Un grupo de estudiantes de la escuela Carlos Aguilar crearon cuentos sobre el respeto a los seres vivos. El taller se llama Club de Lectura. Crédito: Valeria Heredia/ Educacción.

Mochila

El Club de Lectura motiva a los niños escritores de Cumbayá

Valeria Heredia

Flores, animales y personajes fantásticos son algunos de los protagonistas ideados por los estudiantes de la Escuela Carlos Aguilar. Se trata de uno de los proyectos emprendidos en el plantel educativo, localizado en la parroquia rural de Cumbayá. En total hay 22 talleres, en los que se abordaron temas relacionados con el deporte, el arte, la cultura, la gastronomía y el reciclaje.

La investigación es uno de los pilares para crear sus cuentos. Así lo explica María Elena Ordóñez, representante del exprograma infantil Arcandina. Por ejemplo, en las historias de animales como El oso y el cóndor y El tiburón martillo, sus autores investigaron la forma de vida de cada uno de los animales, su alimentación, hábitat e incluso, novedades como una guardería de tiburones de esta especie.

En esta actividad, la mayoría de los casi 12 chicos decidieron elaborar cuentos de animales. Su objetivo: entregar el mensaje sobre la protección de los seres vivos y de la naturaleza.

Las ideas salieron de las experiencias de los niños y las fortalecieron durante todo el año lectivo (casi 200 días laborables).

En la institución educativa hay un huerto y de una de las flores salió la historia de Mírame Linda o La Plantita Suspirosa.

Las mascotas también son parte de los cuentos de este grupo de pequeños escritores. Tratan de las relaciones entre humanos y animales y, sobre todo, del respeto a cada una de las especies. El mensaje es que si son animales silvestres no son mascotas.

Los chicos se metieron en el rol de escritores.
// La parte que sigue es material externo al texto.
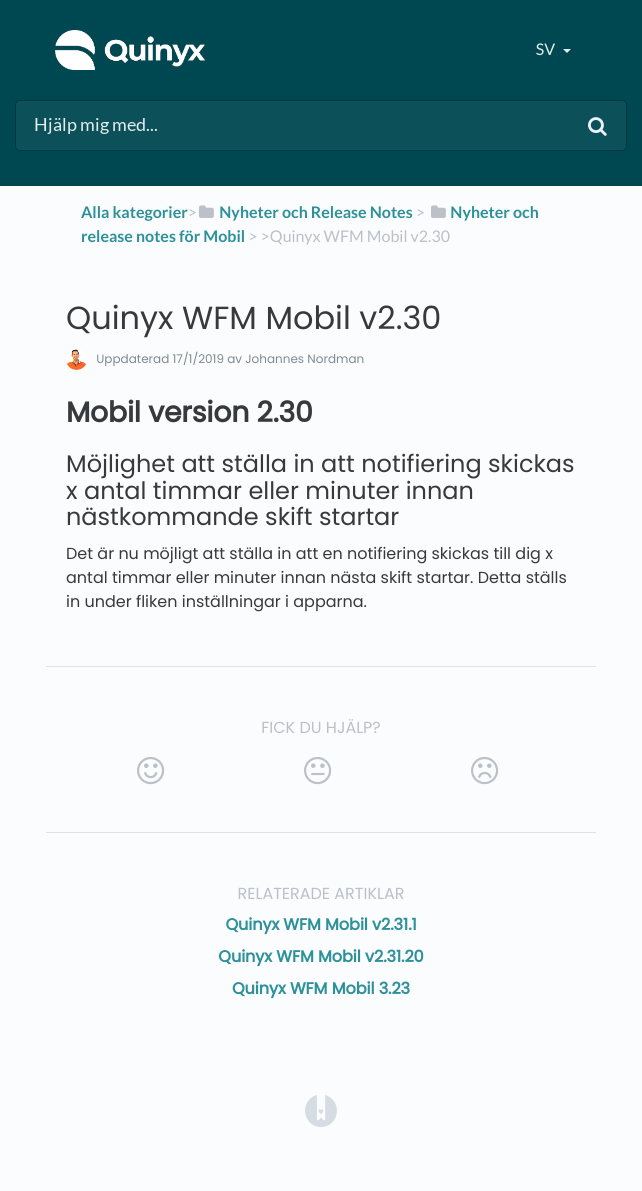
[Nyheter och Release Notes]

Sacaron varios borradores y leyeron varios temas.

Tatiana Barbosa, de 10 años, escribió la historia de Mírame Linda. Su cuento trata sobre la amistad entre una flor y una chica. La confianza, el tiempo y el olvido también son parte de la trama.

Otra de las escritoras es Angelina Semerene. Ella escribió el cuento La Vida es la Naturaleza. Habla de cómo las redes sociales influyen en la vida de las familias. En cada página se aborda la problemática de los jóvenes y su vinculación con la tecnología.

A ella le gusta mucho leer. No había intentado escribir pero ahora que lo hizo no piensa parar, asegura la niña de 10 años.

Los cuentos de los chicos fueron elaborados en formato A3. Utilizaron materiales escolares y reciclados. Para la presentación, los chicos escritores se disfrazaron de sus personajes y se divirtieron mostrando su talento.